DIRECTIONS:
How do the lines below between the ones holding "Brain Test 2: Tricky Stories" and "Enter the level number", inclusive, read? Give them again exactly, with no other lines.

EXERCISE DATA:
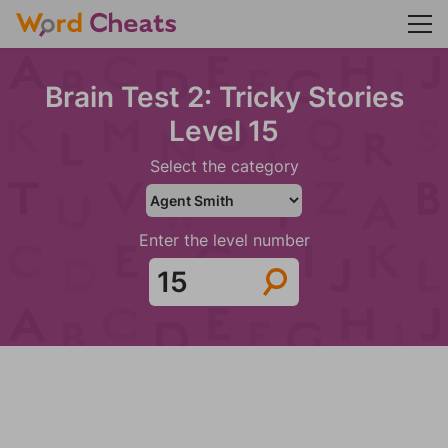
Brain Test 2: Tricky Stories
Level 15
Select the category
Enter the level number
==
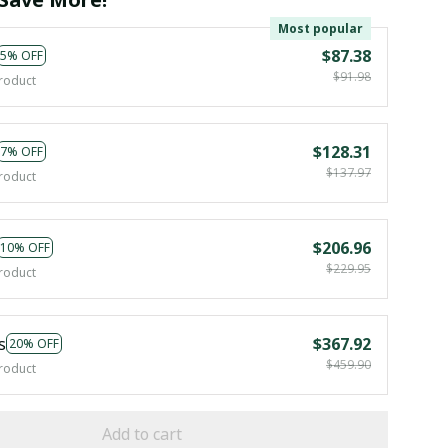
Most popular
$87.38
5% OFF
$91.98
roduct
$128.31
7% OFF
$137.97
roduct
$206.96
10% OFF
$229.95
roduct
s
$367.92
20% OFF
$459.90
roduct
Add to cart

EXERCISE RESULT:
Brain Test 2: Tricky Stories
Level 15
Select the category
Enter the level number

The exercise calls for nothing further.